A Conversational Cost Parable #

Imagine a rail station with six platforms. The temptation: “Map platforms 1–2, prove value, then add 3–6 next year.” The scanning team walks the entire concourse anyway, so Day-One savings are about 2,000 on a 6,000 project – not transformative. A year later, passengers love the pilot – except on platform 3 – so management approves full coverage. The new quote matches the earlier 4,000 spent because re-syncing the original boundary requires fresh scans and processing. Total: 8,000 instead of 6,000, plus a year of mixed reviews.


Practical Tips If You Must Start Small #

  • Choose natural edges. Doors, gates, lifts – anything obvious to visitors – to beat invisible lines.
  • Label the limit in-app and onsite.

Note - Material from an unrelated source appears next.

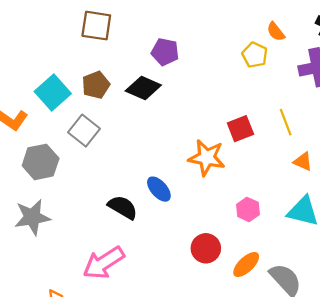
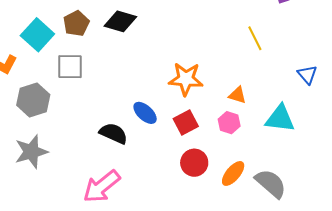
red square: (240, 129) -> (186, 122), moved
gray square: (84, 131) -> (70, 67), turned -32
orange triangle: (303, 162) -> (237, 95), moved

A simple alert like “Guidance ends beyond this point” lessens surprises.
  • Schedule the full scan while the crew is still booked. Back-to-back phases avoid remobilization fees.
  • Educate staff early. Clear talking points prevent support desks from learning about coverage gaps the hard way.
  • Scan the whole venue up front. Even if you’re launching in sections, capturing everything at once lets you set logical pilot boundaries and prevents costly return visits later.

The GoodMaps Recommendation in Plain English #

If your venue flows like a single organism – platforms merging into shops, concourses flowing into ticket halls – map it all on day one. Spend a bit more upfront, save later, and give users the seamless experience that wins hearts (and headlines). Reserve reduced-scope pilots for truly sealed-off areas or when budgets are fixed and expansion uncertain.

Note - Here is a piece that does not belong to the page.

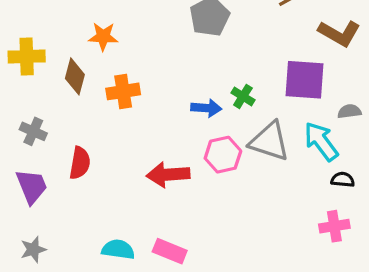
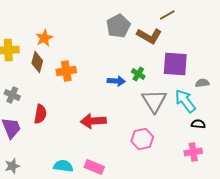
brown L-shape: (339, 33) -> (149, 36), moved
orange star: (103, 37) -> (44, 38), moved, turned -30
gray triangle: (270, 141) -> (154, 101), turned 40
pink hexagon: (223, 155) -> (142, 139), moved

Before defaulting to a proof of concept, consider whether you truly need one – especially when you can visit hundreds of GoodMaps’ mapped venues or public sites for inspiration and assurance. Often, seeing real-world deployments is enough to secure stakeholder buy-in and build confidence, saving time and resources otherwise spent on a small-scale pilot. Think of it this way: you wouldn’t pour just part of a building’s foundation to decide if the whole structure is worth building. Similarly, mapping only a fraction of your space rarely gives the full picture or the value you’re aiming for.

Closing Thought #

A small pilot feels safe, but a map ending abruptly halfway down a corridor leaves customers stranded and budgets bruised. Usually, the wisest course is the bold one: embrace full coverage, deliver a complete experience, and avoid the hidden traps that “low cost” pilots set along the way.